OpenCHAMI / roadmap

Public Roadmap Project for Ochami
MIT License
2 stars 0 forks source link

[RFD] Defining what is out of scope for OpenCHAMI #51

Open alexlovelltroy opened 2 months ago

alexlovelltroy commented 2 months ago

CSM and other HPC System Management tools are expansive in what they provide. OpenCHAMI seeks to be more compact and composable, allowing sites to make different choices for different use cases and workflows. This RFD seeks to be a clearing house for discussing what OpenCHAMI will not do and how sites may choose to handle these items.

Image Build Pipelines

OpenCHAMI provides APIs to indicate remote URLs for system images, kernels, and initrds. It provides APIs for updating these fields across groups of nodes based on selectors in the inventory system. It does not have a built-in capacity for building system images and storing them.

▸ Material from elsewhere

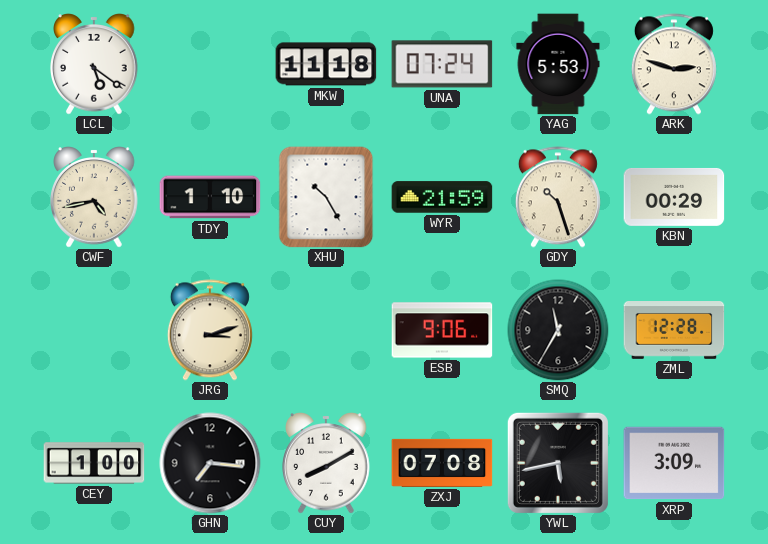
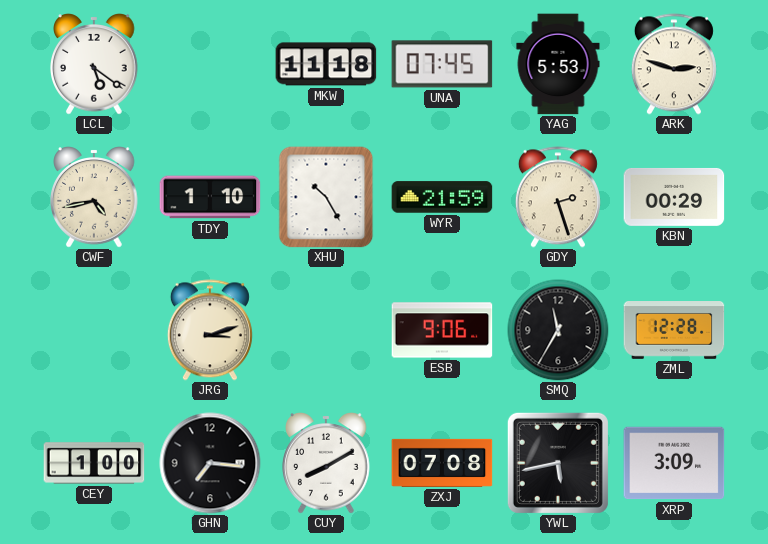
UNA: 07:24 -> 07:45
GDY: 10:27 -> 2:27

Compute Node Operating System

OpenCHAMI seeks to be as OS agnostic as possible. We have seen successful deployments of TOSS, Alma Linux, RHEL, and Rocky Linux with the OpenCHAMI stack so far and there's no reason to expect that other HPC systems would be incompatible with OpenCHAMI.

Considerations

Bootstrapping Secure Attestation and using cloud-init with OpenCHAMI may require specific versions of the related client software. If the image doesn't include the relevant versions, those features will not be available. As OpenCHAMI develops, we may introduce additional software, delivered as binaries, containers, and/or RPMS that make enable advanced features of OpenCHAMI. By remaining OS agnostic, it is incumbent on the OpenCHAMI development team to provide client applications in a way that can be easily adapted to any HPC Operating System with obvious preference for those in use by partners.

Logging Infrastructure

Sites generally have their own preferred tooling for collecting and analyzing logs and metrics. OpenCHAMI will not choose a standard tool for either of these activities. However, the APIs of OpenCHAMI should make it easy to configure the compute nodes to use whatever upstream tool is appropriate by providing configuration information through cloud-init instance meta-data.